--- DIRECTIONS ---
From the entries, copy out every line in which the word "antes" is found.

Saved data entries:
****
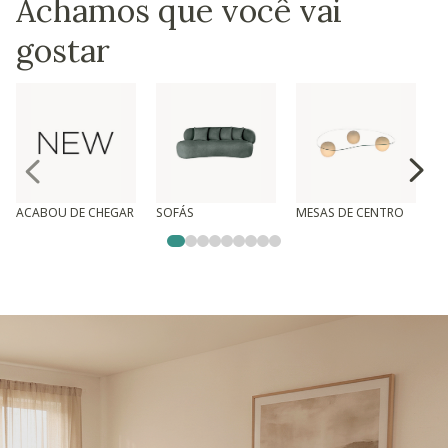
Achamos que você vai
gostar
ACABOU DE CHEGAR
SOFÁS
MESAS DE CENTRO
T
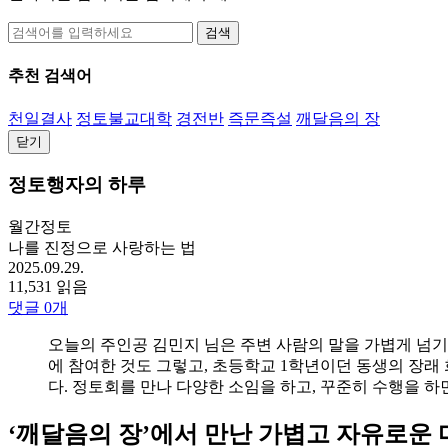
검색
추천 검색어
천일결사
정토불교대학
경전반
즉문즉설
깨달음의 장
닫기
정토행자의 하루
월간정토
나를 진정으로 사랑하는 법
2025.09.29.
11,531 읽음
댓글
0
개
오늘의 주인공 김민지 님은 주변 사람의 말을 가볍게 넘기
에 참여한 것도 그렇고, 초등학교 1학년이던 동생의 장래 
다. 정토회를 만나 다양한 소임을 하고, 꾸준히 수행을 하
‘깨달음의 장’에서 만난 가볍고 자유로운 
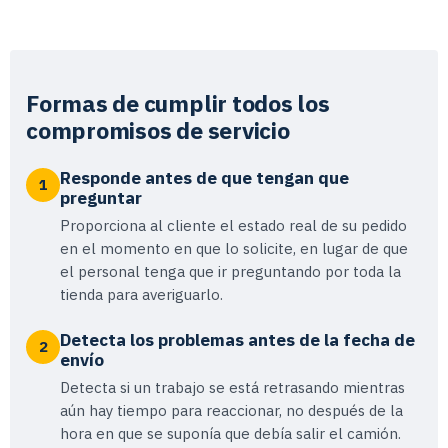
Formas de cumplir todos los
compromisos de servicio
Responde antes de que tengan que
1
preguntar
Proporciona al cliente el estado real de su pedido
en el momento en que lo solicite, en lugar de que
el personal tenga que ir preguntando por toda la
tienda para averiguarlo.
Detecta los problemas antes de la fecha de
2
envío
Detecta si un trabajo se está retrasando mientras
aún hay tiempo para reaccionar, no después de la
hora en que se suponía que debía salir el camión.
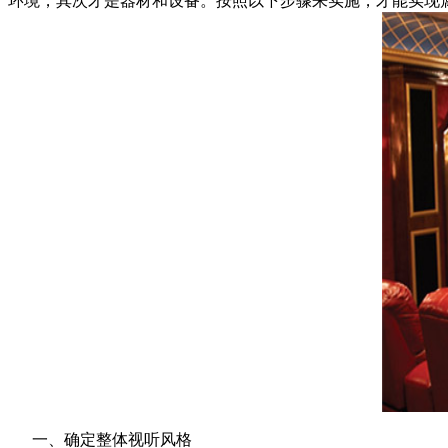
环境，其次才是器材和设备。按照以下步骤来实施，才能实现
一、确定整体视听风格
****
--- EXERCISE RESULT ---
Responde antes de que tengan que
Detecta los problemas antes de la fecha de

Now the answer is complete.